Go through the lines below. Copy those with "doen".

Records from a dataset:
-.-.-

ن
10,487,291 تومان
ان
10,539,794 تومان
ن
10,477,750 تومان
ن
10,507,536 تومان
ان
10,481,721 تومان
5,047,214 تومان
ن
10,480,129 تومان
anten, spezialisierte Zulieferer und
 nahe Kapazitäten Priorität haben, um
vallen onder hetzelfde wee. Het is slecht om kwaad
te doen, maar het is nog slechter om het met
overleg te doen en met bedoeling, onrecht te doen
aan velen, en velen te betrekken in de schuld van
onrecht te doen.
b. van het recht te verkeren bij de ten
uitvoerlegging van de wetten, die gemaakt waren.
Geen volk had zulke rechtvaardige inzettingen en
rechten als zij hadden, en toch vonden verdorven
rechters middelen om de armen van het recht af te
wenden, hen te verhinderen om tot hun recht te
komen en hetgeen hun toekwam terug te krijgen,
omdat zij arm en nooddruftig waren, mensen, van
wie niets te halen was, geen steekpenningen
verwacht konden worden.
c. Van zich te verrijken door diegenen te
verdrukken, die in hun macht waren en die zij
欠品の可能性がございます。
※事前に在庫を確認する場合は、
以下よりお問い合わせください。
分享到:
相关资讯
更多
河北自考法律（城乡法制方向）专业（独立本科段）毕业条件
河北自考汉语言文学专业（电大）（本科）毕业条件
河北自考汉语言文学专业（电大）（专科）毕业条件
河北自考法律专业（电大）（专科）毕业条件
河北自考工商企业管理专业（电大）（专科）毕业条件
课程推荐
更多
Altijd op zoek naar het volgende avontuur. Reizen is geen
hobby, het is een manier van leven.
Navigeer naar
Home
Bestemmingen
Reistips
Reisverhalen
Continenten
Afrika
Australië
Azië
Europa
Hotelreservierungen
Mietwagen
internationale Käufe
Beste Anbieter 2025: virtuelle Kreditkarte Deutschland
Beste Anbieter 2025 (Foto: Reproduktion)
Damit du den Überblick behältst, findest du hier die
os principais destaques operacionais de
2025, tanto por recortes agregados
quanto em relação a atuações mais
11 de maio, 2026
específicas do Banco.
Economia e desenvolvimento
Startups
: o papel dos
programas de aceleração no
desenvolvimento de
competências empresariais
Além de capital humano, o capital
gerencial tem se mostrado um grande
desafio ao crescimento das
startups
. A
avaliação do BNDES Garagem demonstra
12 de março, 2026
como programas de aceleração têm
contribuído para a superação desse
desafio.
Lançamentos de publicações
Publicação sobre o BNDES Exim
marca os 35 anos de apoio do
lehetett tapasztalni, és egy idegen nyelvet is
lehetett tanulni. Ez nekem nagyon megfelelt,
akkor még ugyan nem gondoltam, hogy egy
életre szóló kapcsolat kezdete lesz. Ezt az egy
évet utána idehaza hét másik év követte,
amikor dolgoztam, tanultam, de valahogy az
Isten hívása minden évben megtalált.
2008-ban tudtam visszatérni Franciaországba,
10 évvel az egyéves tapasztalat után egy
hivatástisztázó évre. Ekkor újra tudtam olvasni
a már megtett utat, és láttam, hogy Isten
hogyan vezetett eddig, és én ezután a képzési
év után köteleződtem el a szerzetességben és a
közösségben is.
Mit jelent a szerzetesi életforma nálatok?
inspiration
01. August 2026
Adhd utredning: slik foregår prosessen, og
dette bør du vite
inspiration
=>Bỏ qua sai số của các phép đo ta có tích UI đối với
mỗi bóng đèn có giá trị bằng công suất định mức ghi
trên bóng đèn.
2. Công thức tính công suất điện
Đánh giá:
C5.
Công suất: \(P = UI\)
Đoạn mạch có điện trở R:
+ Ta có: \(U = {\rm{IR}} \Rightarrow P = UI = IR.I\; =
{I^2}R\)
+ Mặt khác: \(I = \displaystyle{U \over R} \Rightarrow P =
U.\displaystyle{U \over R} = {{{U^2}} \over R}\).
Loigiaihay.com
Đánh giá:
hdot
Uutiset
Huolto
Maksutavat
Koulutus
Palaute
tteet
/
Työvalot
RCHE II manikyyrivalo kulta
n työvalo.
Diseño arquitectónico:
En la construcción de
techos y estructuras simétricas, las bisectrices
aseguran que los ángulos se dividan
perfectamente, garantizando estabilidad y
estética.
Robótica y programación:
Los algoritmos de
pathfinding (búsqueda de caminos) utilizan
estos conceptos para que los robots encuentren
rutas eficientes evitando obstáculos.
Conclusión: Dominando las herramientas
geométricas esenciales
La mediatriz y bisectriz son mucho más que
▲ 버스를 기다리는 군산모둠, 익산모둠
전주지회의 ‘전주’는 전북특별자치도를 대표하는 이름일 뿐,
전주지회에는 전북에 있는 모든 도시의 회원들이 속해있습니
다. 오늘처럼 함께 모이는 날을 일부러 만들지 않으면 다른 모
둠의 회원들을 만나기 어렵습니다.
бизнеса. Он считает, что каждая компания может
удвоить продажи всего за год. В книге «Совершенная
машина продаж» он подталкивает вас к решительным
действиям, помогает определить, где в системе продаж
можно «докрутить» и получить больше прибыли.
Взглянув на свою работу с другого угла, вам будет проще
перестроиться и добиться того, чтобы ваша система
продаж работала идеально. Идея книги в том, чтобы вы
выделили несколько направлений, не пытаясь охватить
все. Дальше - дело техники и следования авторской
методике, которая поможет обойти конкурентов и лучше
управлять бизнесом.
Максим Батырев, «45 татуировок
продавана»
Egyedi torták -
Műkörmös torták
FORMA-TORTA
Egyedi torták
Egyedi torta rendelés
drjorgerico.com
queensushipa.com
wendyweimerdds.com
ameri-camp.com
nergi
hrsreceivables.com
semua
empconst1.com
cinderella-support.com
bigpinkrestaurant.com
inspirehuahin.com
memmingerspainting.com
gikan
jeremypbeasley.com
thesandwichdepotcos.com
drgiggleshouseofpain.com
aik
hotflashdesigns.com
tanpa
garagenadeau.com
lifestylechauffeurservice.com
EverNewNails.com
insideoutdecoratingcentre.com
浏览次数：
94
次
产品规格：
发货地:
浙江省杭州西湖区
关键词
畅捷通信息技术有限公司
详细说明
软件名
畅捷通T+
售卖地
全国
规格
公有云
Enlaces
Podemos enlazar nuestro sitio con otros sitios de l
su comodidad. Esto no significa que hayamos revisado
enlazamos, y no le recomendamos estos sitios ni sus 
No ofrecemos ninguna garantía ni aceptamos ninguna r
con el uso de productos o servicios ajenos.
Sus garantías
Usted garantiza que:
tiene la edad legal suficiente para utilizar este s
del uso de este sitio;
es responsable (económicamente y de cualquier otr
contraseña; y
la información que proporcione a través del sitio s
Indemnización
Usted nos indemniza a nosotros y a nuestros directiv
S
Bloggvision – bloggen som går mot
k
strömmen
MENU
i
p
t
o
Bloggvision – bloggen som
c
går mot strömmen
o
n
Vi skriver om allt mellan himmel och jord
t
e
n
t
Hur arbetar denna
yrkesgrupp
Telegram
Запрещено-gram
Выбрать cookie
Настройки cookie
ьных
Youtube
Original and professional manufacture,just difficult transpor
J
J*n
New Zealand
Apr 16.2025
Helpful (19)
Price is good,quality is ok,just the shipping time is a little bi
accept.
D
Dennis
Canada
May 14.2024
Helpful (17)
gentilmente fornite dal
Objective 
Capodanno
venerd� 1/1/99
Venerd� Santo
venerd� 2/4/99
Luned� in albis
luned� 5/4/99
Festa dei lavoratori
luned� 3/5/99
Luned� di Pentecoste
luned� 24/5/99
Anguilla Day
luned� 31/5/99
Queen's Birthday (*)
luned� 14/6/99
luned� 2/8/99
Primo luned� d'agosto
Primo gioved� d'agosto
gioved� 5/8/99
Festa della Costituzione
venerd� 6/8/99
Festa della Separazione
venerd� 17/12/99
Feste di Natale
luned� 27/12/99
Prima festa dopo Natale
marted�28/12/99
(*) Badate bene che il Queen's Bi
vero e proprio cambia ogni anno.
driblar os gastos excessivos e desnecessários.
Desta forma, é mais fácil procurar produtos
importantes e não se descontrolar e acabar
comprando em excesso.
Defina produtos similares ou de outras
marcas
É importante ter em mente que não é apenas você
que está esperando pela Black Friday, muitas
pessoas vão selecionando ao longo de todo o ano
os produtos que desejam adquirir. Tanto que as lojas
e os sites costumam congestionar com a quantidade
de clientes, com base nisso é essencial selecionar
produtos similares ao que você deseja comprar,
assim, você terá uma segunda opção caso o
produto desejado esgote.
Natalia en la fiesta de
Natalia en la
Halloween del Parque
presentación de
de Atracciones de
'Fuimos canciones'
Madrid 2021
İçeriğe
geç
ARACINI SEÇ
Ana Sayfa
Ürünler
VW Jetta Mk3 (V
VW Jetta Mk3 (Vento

-.-.-

◆ ANSWER TO THE EXERCISE
te doen, maar het is nog slechter om het met
overleg te doen en met bedoeling, onrecht te doen
onrecht te doen.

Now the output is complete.